+++ RECORD SET

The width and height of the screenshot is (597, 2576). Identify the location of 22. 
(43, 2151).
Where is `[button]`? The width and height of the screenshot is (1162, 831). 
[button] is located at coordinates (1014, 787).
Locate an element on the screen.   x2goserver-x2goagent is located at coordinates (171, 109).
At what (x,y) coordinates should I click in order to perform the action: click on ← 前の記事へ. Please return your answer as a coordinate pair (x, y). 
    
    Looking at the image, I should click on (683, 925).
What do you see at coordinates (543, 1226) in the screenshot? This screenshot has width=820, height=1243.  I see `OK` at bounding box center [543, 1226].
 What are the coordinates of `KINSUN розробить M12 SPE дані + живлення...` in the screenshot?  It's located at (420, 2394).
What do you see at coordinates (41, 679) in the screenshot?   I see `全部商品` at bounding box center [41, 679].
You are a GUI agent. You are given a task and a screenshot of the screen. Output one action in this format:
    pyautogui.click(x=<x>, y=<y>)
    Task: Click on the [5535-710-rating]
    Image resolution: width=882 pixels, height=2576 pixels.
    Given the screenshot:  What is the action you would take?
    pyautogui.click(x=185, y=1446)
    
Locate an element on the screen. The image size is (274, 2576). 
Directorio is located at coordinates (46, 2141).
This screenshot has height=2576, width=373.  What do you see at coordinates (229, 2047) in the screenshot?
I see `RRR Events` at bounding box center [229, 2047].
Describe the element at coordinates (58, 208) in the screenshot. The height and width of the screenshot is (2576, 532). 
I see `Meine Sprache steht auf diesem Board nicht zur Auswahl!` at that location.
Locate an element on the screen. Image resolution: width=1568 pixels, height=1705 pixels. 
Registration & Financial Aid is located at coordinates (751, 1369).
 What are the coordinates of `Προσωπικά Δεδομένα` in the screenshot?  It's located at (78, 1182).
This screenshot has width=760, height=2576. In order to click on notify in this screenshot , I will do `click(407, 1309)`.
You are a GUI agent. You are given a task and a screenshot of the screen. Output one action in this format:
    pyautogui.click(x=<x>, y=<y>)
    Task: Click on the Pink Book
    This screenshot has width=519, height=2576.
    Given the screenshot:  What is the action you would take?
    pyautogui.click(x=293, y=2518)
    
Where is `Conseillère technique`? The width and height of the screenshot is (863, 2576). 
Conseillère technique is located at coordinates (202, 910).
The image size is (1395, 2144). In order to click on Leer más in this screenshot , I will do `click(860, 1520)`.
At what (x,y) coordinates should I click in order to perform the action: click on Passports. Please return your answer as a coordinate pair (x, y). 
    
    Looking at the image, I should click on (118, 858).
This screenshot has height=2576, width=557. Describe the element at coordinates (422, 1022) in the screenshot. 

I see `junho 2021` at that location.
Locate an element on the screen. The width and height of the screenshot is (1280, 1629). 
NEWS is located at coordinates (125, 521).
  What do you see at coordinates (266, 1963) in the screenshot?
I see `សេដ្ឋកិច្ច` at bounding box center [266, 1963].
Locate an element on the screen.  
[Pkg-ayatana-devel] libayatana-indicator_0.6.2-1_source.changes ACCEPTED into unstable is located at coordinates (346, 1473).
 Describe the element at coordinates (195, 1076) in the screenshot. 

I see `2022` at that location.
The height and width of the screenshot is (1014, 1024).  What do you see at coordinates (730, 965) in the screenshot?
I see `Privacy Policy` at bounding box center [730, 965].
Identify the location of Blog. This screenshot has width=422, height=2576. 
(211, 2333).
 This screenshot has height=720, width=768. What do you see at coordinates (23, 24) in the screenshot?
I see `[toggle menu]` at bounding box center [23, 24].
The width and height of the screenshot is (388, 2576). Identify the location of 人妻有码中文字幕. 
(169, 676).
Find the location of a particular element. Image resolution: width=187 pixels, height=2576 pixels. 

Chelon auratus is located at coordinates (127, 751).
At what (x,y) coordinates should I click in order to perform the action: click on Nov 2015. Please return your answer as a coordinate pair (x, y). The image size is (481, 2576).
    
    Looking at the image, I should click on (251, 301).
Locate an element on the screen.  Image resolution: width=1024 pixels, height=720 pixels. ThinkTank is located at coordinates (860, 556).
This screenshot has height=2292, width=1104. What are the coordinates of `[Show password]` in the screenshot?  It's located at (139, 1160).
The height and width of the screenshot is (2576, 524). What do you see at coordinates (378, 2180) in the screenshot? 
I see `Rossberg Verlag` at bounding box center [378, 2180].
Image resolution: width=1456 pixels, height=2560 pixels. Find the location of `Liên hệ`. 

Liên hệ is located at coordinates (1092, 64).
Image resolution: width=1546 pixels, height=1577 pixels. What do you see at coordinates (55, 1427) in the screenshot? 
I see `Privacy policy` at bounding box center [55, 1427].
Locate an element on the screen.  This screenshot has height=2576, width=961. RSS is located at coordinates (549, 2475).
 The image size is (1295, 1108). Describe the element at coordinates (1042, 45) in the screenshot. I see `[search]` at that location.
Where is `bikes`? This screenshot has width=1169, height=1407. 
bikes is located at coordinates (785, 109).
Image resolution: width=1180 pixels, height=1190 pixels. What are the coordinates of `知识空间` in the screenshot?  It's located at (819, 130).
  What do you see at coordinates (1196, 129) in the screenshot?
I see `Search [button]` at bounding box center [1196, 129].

++++++

**INSTRUCTIONS FOR THE TASK:** Print the material once more. Change nothing.

**THE ANSWER:**
The width and height of the screenshot is (597, 2576). Identify the location of 22. 
(43, 2151).
Where is `[button]`? The width and height of the screenshot is (1162, 831). 
[button] is located at coordinates (1014, 787).
Locate an element on the screen.   x2goserver-x2goagent is located at coordinates (171, 109).
At what (x,y) coordinates should I click in order to perform the action: click on ← 前の記事へ. Please return your answer as a coordinate pair (x, y). 
    
    Looking at the image, I should click on (683, 925).
What do you see at coordinates (543, 1226) in the screenshot? This screenshot has width=820, height=1243.  I see `OK` at bounding box center [543, 1226].
 What are the coordinates of `KINSUN розробить M12 SPE дані + живлення...` in the screenshot?  It's located at (420, 2394).
What do you see at coordinates (41, 679) in the screenshot?   I see `全部商品` at bounding box center [41, 679].
You are a GUI agent. You are given a task and a screenshot of the screen. Output one action in this format:
    pyautogui.click(x=<x>, y=<y>)
    Task: Click on the [5535-710-rating]
    Image resolution: width=882 pixels, height=2576 pixels.
    Given the screenshot:  What is the action you would take?
    pyautogui.click(x=185, y=1446)
    
Locate an element on the screen. The image size is (274, 2576). 
Directorio is located at coordinates (46, 2141).
This screenshot has height=2576, width=373.  What do you see at coordinates (229, 2047) in the screenshot?
I see `RRR Events` at bounding box center [229, 2047].
Describe the element at coordinates (58, 208) in the screenshot. The height and width of the screenshot is (2576, 532). 
I see `Meine Sprache steht auf diesem Board nicht zur Auswahl!` at that location.
Locate an element on the screen. Image resolution: width=1568 pixels, height=1705 pixels. 
Registration & Financial Aid is located at coordinates (751, 1369).
 What are the coordinates of `Προσωπικά Δεδομένα` in the screenshot?  It's located at (78, 1182).
This screenshot has width=760, height=2576. In order to click on notify in this screenshot , I will do `click(407, 1309)`.
You are a GUI agent. You are given a task and a screenshot of the screen. Output one action in this format:
    pyautogui.click(x=<x>, y=<y>)
    Task: Click on the Pink Book
    This screenshot has width=519, height=2576.
    Given the screenshot:  What is the action you would take?
    pyautogui.click(x=293, y=2518)
    
Where is `Conseillère technique`? The width and height of the screenshot is (863, 2576). 
Conseillère technique is located at coordinates (202, 910).
The image size is (1395, 2144). In order to click on Leer más in this screenshot , I will do `click(860, 1520)`.
At what (x,y) coordinates should I click in order to perform the action: click on Passports. Please return your answer as a coordinate pair (x, y). 
    
    Looking at the image, I should click on (118, 858).
This screenshot has height=2576, width=557. Describe the element at coordinates (422, 1022) in the screenshot. 

I see `junho 2021` at that location.
Locate an element on the screen. The width and height of the screenshot is (1280, 1629). 
NEWS is located at coordinates (125, 521).
  What do you see at coordinates (266, 1963) in the screenshot?
I see `សេដ្ឋកិច្ច` at bounding box center [266, 1963].
Locate an element on the screen.  
[Pkg-ayatana-devel] libayatana-indicator_0.6.2-1_source.changes ACCEPTED into unstable is located at coordinates (346, 1473).
 Describe the element at coordinates (195, 1076) in the screenshot. 

I see `2022` at that location.
The height and width of the screenshot is (1014, 1024).  What do you see at coordinates (730, 965) in the screenshot?
I see `Privacy Policy` at bounding box center [730, 965].
Identify the location of Blog. This screenshot has width=422, height=2576. 
(211, 2333).
 This screenshot has height=720, width=768. What do you see at coordinates (23, 24) in the screenshot?
I see `[toggle menu]` at bounding box center [23, 24].
The width and height of the screenshot is (388, 2576). Identify the location of 人妻有码中文字幕. 
(169, 676).
Find the location of a particular element. Image resolution: width=187 pixels, height=2576 pixels. 

Chelon auratus is located at coordinates (127, 751).
At what (x,y) coordinates should I click in order to perform the action: click on Nov 2015. Please return your answer as a coordinate pair (x, y). The image size is (481, 2576).
    
    Looking at the image, I should click on (251, 301).
Locate an element on the screen.  Image resolution: width=1024 pixels, height=720 pixels. ThinkTank is located at coordinates (860, 556).
This screenshot has height=2292, width=1104. What are the coordinates of `[Show password]` in the screenshot?  It's located at (139, 1160).
The height and width of the screenshot is (2576, 524). What do you see at coordinates (378, 2180) in the screenshot? 
I see `Rossberg Verlag` at bounding box center [378, 2180].
Image resolution: width=1456 pixels, height=2560 pixels. Find the location of `Liên hệ`. 

Liên hệ is located at coordinates (1092, 64).
Image resolution: width=1546 pixels, height=1577 pixels. What do you see at coordinates (55, 1427) in the screenshot? 
I see `Privacy policy` at bounding box center [55, 1427].
Locate an element on the screen.  This screenshot has height=2576, width=961. RSS is located at coordinates (549, 2475).
 The image size is (1295, 1108). Describe the element at coordinates (1042, 45) in the screenshot. I see `[search]` at that location.
Where is `bikes`? This screenshot has width=1169, height=1407. 
bikes is located at coordinates (785, 109).
Image resolution: width=1180 pixels, height=1190 pixels. What are the coordinates of `知识空间` in the screenshot?  It's located at (819, 130).
  What do you see at coordinates (1196, 129) in the screenshot?
I see `Search [button]` at bounding box center [1196, 129].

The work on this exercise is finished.